WHAT IS BEING ASKED
Your task is to transcribe all of the records exactly and leave out the pictures.

DATA EXCERPTS Block Start

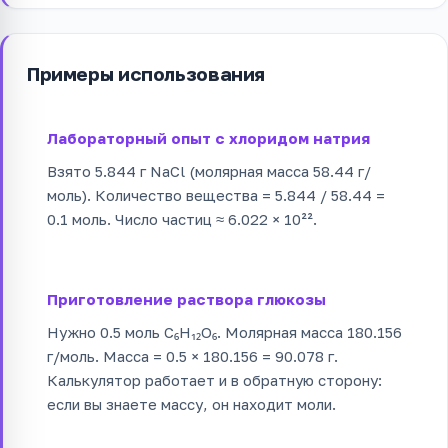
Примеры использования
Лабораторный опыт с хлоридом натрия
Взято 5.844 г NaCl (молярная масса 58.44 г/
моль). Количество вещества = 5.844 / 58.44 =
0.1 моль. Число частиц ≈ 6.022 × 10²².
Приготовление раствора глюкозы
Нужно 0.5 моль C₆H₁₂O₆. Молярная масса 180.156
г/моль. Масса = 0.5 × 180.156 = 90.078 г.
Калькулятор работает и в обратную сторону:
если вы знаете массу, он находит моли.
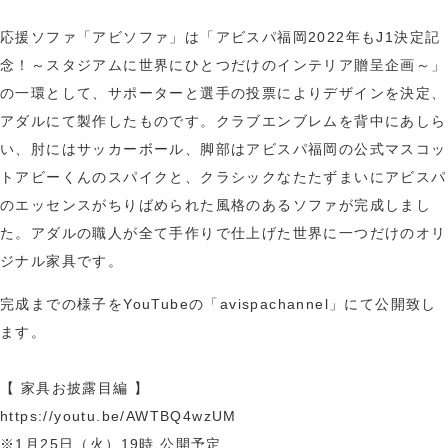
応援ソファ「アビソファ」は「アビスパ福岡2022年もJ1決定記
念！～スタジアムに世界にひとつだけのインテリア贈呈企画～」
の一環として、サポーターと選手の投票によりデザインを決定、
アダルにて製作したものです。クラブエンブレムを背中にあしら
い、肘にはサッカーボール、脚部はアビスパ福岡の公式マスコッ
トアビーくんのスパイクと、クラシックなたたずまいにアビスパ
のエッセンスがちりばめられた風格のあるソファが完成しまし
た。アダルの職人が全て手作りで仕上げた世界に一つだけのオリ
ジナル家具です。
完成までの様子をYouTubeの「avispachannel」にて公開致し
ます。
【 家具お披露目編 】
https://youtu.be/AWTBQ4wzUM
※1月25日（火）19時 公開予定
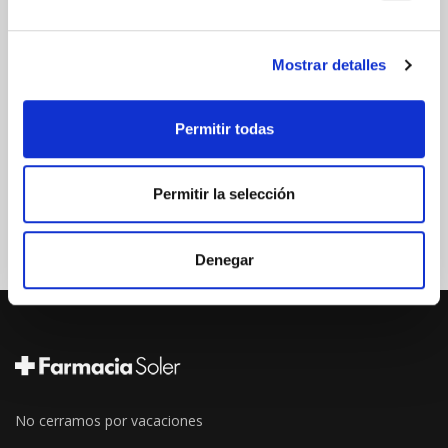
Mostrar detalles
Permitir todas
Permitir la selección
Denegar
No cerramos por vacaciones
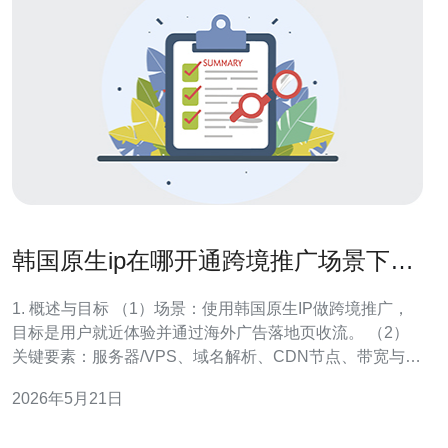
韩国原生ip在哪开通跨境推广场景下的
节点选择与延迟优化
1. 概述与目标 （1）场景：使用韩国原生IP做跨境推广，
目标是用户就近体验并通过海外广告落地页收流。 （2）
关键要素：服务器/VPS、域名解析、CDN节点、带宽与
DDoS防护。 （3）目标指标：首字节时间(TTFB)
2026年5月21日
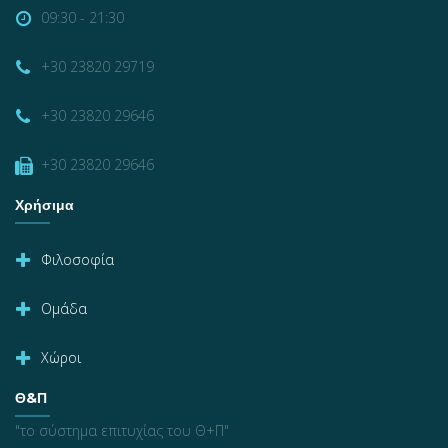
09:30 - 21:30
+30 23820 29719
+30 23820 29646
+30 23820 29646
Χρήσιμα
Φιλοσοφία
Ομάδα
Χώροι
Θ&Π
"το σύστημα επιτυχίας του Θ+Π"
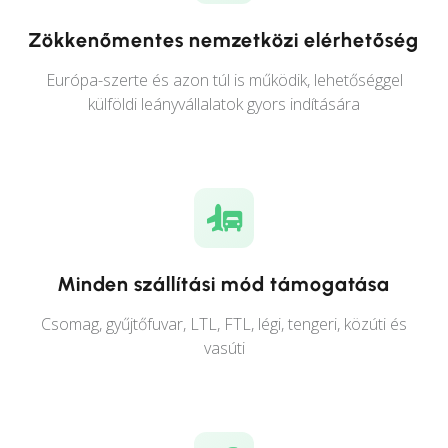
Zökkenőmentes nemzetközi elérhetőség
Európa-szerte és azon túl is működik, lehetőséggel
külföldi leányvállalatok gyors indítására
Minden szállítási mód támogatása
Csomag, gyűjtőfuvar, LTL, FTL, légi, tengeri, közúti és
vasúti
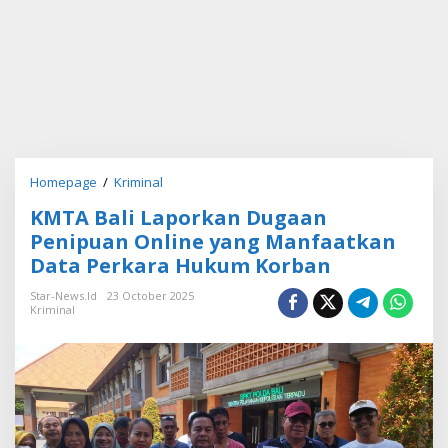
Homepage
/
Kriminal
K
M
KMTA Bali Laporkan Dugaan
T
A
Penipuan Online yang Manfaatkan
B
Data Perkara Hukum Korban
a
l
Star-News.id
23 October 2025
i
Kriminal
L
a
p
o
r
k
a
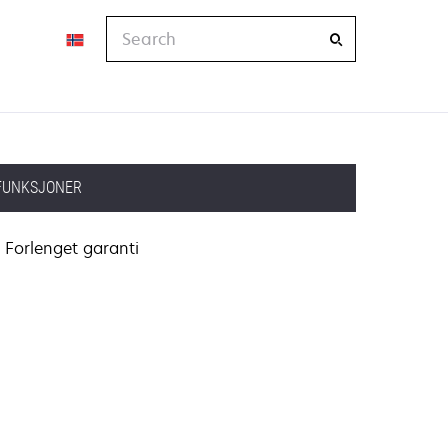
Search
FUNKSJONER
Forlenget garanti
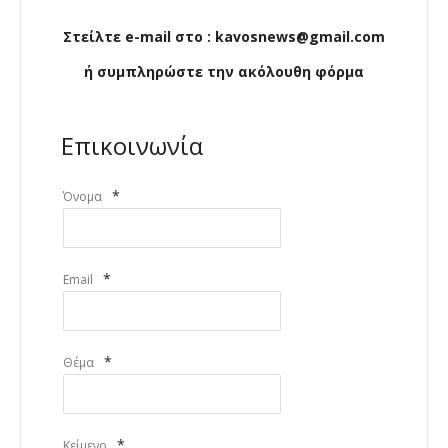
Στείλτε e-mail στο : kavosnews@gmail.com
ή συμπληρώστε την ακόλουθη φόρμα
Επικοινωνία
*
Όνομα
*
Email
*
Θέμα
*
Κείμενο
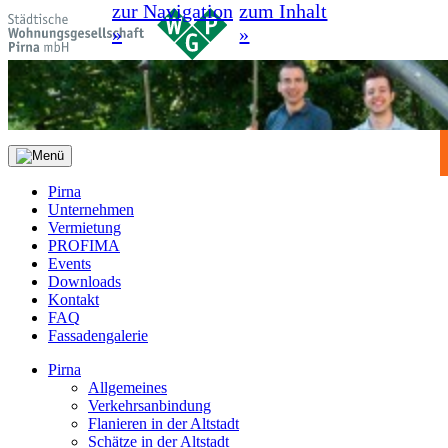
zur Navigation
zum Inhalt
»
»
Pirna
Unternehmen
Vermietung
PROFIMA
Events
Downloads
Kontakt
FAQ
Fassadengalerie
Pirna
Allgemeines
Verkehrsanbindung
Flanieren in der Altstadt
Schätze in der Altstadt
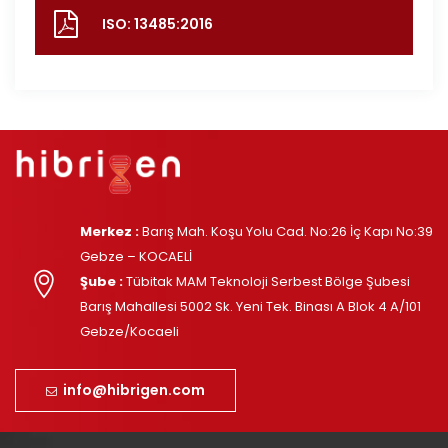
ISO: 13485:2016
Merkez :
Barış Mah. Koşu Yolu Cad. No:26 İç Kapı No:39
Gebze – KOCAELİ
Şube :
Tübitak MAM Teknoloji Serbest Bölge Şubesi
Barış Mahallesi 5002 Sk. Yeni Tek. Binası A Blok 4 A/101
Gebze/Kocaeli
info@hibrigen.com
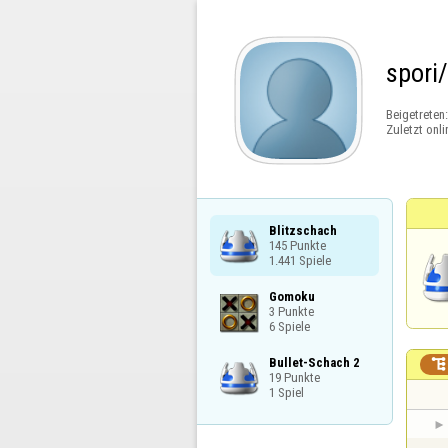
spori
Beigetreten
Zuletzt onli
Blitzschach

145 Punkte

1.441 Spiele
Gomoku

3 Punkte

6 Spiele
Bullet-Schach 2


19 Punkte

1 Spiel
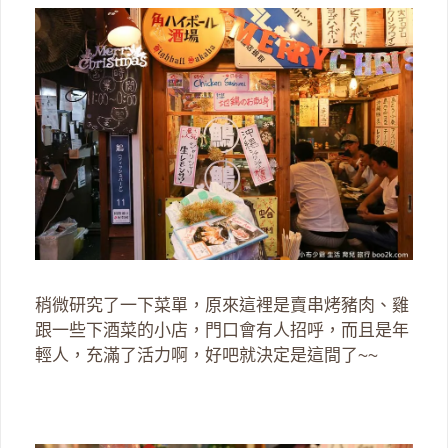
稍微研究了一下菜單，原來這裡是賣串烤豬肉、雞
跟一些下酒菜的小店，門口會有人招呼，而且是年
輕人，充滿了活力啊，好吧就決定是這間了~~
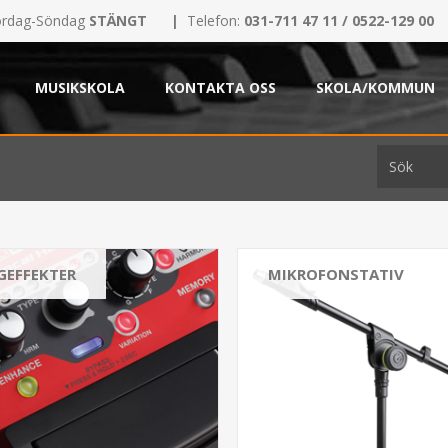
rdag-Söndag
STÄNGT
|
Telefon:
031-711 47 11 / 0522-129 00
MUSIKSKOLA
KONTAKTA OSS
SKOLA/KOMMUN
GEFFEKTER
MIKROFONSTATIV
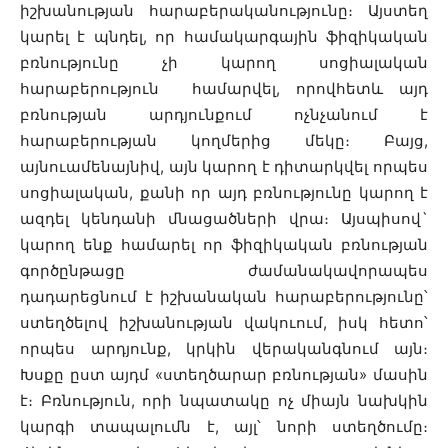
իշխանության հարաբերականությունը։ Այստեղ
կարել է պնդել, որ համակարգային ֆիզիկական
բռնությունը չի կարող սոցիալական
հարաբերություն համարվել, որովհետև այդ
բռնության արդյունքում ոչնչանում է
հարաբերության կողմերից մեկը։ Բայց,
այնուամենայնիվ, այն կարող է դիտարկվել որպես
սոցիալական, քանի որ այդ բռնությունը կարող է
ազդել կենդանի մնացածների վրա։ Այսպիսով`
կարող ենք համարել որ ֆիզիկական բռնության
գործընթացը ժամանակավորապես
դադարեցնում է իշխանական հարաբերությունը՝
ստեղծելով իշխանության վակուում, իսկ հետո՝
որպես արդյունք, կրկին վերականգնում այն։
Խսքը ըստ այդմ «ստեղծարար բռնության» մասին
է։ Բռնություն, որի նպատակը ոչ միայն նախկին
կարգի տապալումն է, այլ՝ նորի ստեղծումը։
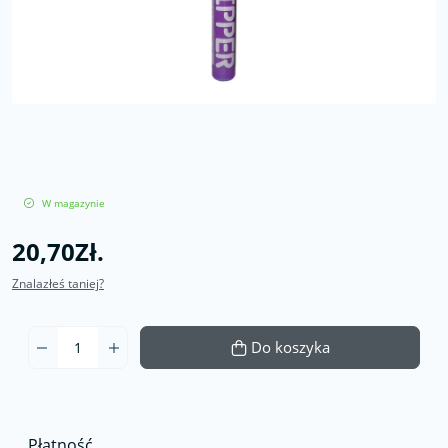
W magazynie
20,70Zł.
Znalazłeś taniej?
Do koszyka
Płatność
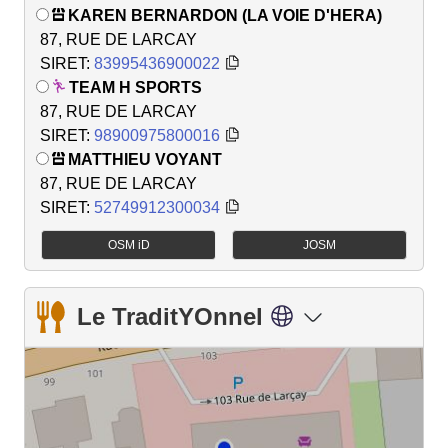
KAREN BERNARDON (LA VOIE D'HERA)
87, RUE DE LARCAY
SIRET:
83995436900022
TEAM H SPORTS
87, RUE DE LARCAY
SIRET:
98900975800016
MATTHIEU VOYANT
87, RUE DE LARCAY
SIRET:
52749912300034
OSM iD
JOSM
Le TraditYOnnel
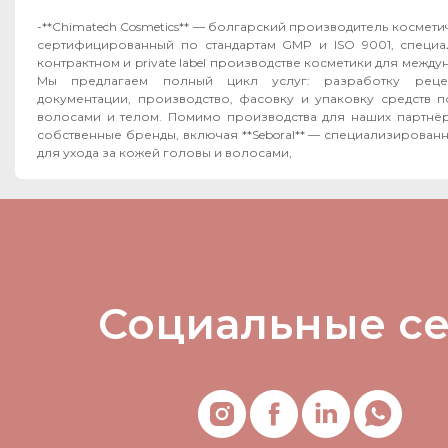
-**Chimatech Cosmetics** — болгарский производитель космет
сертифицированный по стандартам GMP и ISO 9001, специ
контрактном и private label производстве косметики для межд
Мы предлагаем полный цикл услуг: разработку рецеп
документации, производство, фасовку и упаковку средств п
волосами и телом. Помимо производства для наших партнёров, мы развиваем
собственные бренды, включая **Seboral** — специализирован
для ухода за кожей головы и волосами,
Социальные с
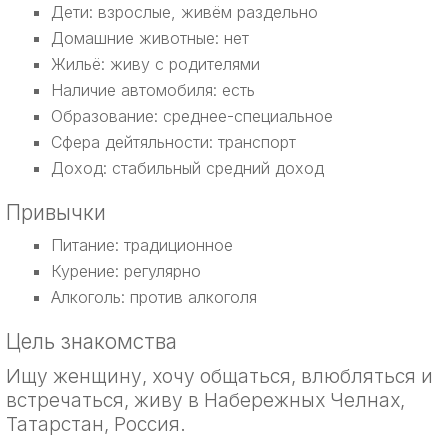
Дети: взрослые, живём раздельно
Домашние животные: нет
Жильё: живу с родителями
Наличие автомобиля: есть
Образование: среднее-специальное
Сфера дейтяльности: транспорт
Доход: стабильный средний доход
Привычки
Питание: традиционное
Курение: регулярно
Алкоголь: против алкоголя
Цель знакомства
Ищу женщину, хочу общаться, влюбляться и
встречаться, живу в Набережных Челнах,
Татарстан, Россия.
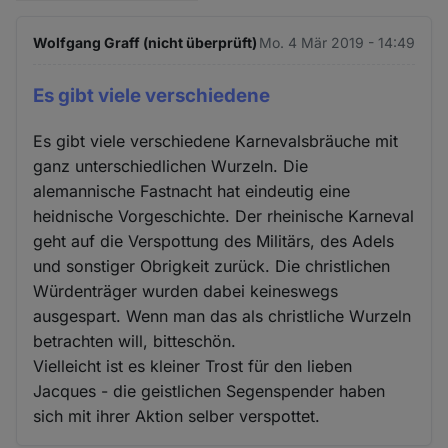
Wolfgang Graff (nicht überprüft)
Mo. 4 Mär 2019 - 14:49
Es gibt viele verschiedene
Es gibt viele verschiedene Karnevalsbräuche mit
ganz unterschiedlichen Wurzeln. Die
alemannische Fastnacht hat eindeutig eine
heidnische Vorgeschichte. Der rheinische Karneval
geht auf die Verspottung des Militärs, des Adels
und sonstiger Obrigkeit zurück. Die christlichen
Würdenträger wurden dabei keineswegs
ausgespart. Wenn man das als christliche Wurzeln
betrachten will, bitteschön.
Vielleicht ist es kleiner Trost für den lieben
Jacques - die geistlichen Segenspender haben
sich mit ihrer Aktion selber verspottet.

DATA EXCERPTS Block End

ANSWER TO THE EXERCISE
Примеры использования
Лабораторный опыт с хлоридом натрия
Взято 5.844 г NaCl (молярная масса 58.44 г/
моль). Количество вещества = 5.844 / 58.44 =
0.1 моль. Число частиц ≈ 6.022 × 10²².
Приготовление раствора глюкозы
Нужно 0.5 моль C₆H₁₂O₆. Молярная масса 180.156
г/моль. Масса = 0.5 × 180.156 = 90.078 г.
Калькулятор работает и в обратную сторону:
если вы знаете массу, он находит моли.
応援ソファ「アビソファ」は「アビスパ福岡2022年もJ1決定記
念！～スタジアムに世界にひとつだけのインテリア贈呈企画～」
の一環として、サポーターと選手の投票によりデザインを決定、
アダルにて製作したものです。クラブエンブレムを背中にあしら
い、肘にはサッカーボール、脚部はアビスパ福岡の公式マスコッ
トアビーくんのスパイクと、クラシックなたたずまいにアビスパ
のエッセンスがちりばめられた風格のあるソファが完成しまし
た。アダルの職人が全て手作りで仕上げた世界に一つだけのオリ
ジナル家具です。
完成までの様子をYouTubeの「avispachannel」にて公開致し
ます。
【 家具お披露目編 】
https://youtu.be/AWTBQ4wzUM
※1月25日（火）19時 公開予定
Mostrar detalles
Permitir todas
Permitir la selección
Denegar
No cerramos por vacaciones
韩国原生ip在哪开通跨境推广场景下的
节点选择与延迟优化
1. 概述与目标 （1）场景：使用韩国原生IP做跨境推广，
目标是用户就近体验并通过海外广告落地页收流。 （2）
关键要素：服务器/VPS、域名解析、CDN节点、带宽与
DDoS防护。 （3）目标指标：首字节时间(TTFB)
2026年5月21日
09:30 - 21:30
+30 23820 29719
+30 23820 29646
+30 23820 29646
Χρήσιμα
Φιλοσοφία
Ομάδα
Χώροι
Θ&Π
"το σύστημα επιτυχίας του Θ+Π"
Zökkenőmentes nemzetközi elérhetőség
Európa-szerte és azon túl is működik, lehetőséggel
külföldi leányvállalatok gyors indítására
Minden szállítási mód támogatása
Csomag, gyűjtőfuvar, LTL, FTL, légi, tengeri, közúti és
vasúti
Homepage
/
Kriminal
K
M
KMTA Bali Laporkan Dugaan
T
A
Penipuan Online yang Manfaatkan
B
Data Perkara Hukum Korban
a
l
Star-News.id
23 October 2025
i
Kriminal
L
a
p
o
r
k
a
Search
FUNKSJONER
Forlenget garanti
Στείλτε e-mail στο : kavosnews@gmail.com
ή συμπληρώστε την ακόλουθη φόρμα
Επικοινωνία
*
Όνομα
*
Email
*
Θέμα
*
Κείμενο
zur Navigation
zum Inhalt
»
»
Pirna
Unternehmen
Vermietung
PROFIMA
Events
Downloads
Kontakt
FAQ
Fassadengalerie
Pirna
Allgemeines
Verkehrsanbindung
Flanieren in der Altstadt
Schätze in der Altstadt
ISO: 13485:2016
Merkez :
Barış Mah. Koşu Yolu Cad. No:26 İç Kapı No:39
Gebze – KOCAELİ
Şube :
Tübitak MAM Teknoloji Serbest Bölge Şubesi
Barış Mahallesi 5002 Sk. Yeni Tek. Binası A Blok 4 A/101
Gebze/Kocaeli
info@hibrigen.com
spori
Beigetreten
Zuletzt onli
Blitzschach

145 Punkte

1.441 Spiele
Gomoku

3 Punkte

6 Spiele
Bullet-Schach 2


19 Punkte

1 Spiel
稍微研究了一下菜單，原來這裡是賣串烤豬肉、雞
跟一些下酒菜的小店，門口會有人招呼，而且是年
輕人，充滿了活力啊，好吧就決定是這間了~~
rdag-Söndag
STÄNGT
|
Telefon:
031-711 47 11 / 0522-129 00
MUSIKSKOLA
KONTAKTA OSS
SKOLA/KOMMUN
GEFFEKTER
MIKROFONSTATIV
իշխանության հարաբերականությունը։ Այստեղ
կարել է պնդել, որ համակարգային ֆիզիկական
բռնությունը չի կարող սոցիալական
հարաբերություն համարվել, որովհետև այդ
բռնության արդյունքում ոչնչանում է
հարաբերության կողմերից մեկը։ Բայց,
այնուամենայնիվ, այն կարող է դիտարկվել որպես
սոցիալական, քանի որ այդ բռնությունը կարող է
ազդել կենդանի մնացածների վրա։ Այսպիսով`
կարող ենք համարել որ ֆիզիկական բռնության
գործընթացը ժամանակավորապես
դադարեցնում է իշխանական հարաբերությունը՝
ստեղծելով իշխանության վակուում, իսկ հետո՝
որպես արդյունք, կրկին վերականգնում այն։
Խսքը ըստ այդմ «ստեղծարար բռնության» մասին
է։ Բռնություն, որի նպատակը ոչ միայն նախկին
կարգի տապալումն է, այլ՝ նորի ստեղծումը։
W magazynie
20,70Zł.
Znalazłeś taniej?
Do koszyka
Płatność
KAREN BERNARDON (LA VOIE D'HERA)
87, RUE DE LARCAY
SIRET:
83995436900022
TEAM H SPORTS
87, RUE DE LARCAY
SIRET:
98900975800016
MATTHIEU VOYANT
87, RUE DE LARCAY
SIRET:
52749912300034
OSM iD
JOSM
Le TraditYOnnel
-**Chimatech Cosmetics** — болгарский производитель космет
сертифицированный по стандартам GMP и ISO 9001, специ
контрактном и private label производстве косметики для межд
Мы предлагаем полный цикл услуг: разработку рецеп
документации, производство, фасовку и упаковку средств п
волосами и телом. Помимо производства для наших партнёров, мы развиваем
собственные бренды, включая **Seboral** — специализирован
для ухода за кожей головы и волосами,
Социальные с
Дети: взрослые, живём раздельно
Домашние животные: нет
Жильё: живу с родителями
Наличие автомобиля: есть
Образование: среднее-специальное
Сфера дейтяльности: транспорт
Доход: стабильный средний доход
Привычки
Питание: традиционное
Курение: регулярно
Алкоголь: против алкоголя
Цель знакомства
Ищу женщину, хочу общаться, влюбляться и
встречаться, живу в Набережных Челнах,
Татарстан, Россия.
Wolfgang Graff (nicht überprüft)
Mo. 4 Mär 2019 - 14:49
Es gibt viele verschiedene
Es gibt viele verschiedene Karnevalsbräuche mit
ganz unterschiedlichen Wurzeln. Die
alemannische Fastnacht hat eindeutig eine
heidnische Vorgeschichte. Der rheinische Karneval
geht auf die Verspottung des Militärs, des Adels
und sonstiger Obrigkeit zurück. Die christlichen
Würdenträger wurden dabei keineswegs
ausgespart. Wenn man das als christliche Wurzeln
betrachten will, bitteschön.
Vielleicht ist es kleiner Trost für den lieben
Jacques - die geistlichen Segenspender haben
sich mit ihrer Aktion selber verspottet.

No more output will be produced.